> **AIM OF THE TASK**: After finding "Це зігріваюча зимова" in the data, write out its line and all following lines without change, up to and including the last one. Leave out pictures.

> **INPUT DATA**:
:::

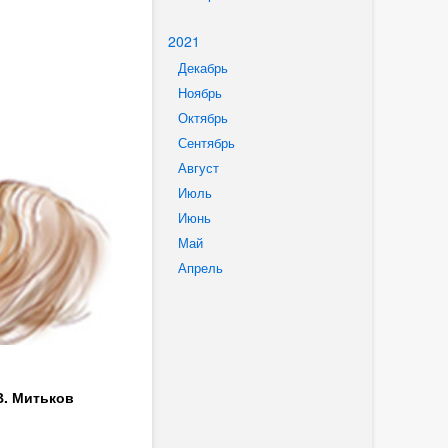
2021
Декабрь
Ноябрь
Октябрь
Сентябрь
Август
Июль
Июнь
Май
Апрель
В. Митьков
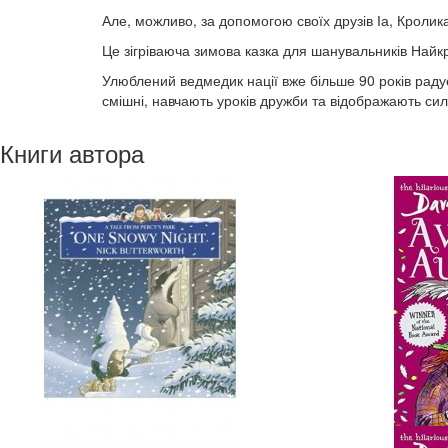
Але, можливо, за допомогою своїх друзів Іа, Кролик
Це зігріваюча зимова казка для шанувальників Найк
Улюблений ведмедик нації вже більше 90 років радує п
смішні, навчають уроків дружби та відображають сил
Книги автора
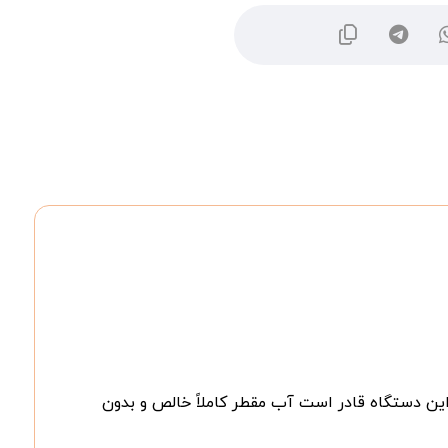
این دستگاه قادر است آب مقطر کاملاً خالص و بدون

:::

> **WRITTEN SOLUTION**:
Це зігріваюча зимова казка для шанувальників Найк
Улюблений ведмедик нації вже більше 90 років радує п
смішні, навчають уроків дружби та відображають сил
Книги автора
این دستگاه قادر است آب مقطر کاملاً خالص و بدون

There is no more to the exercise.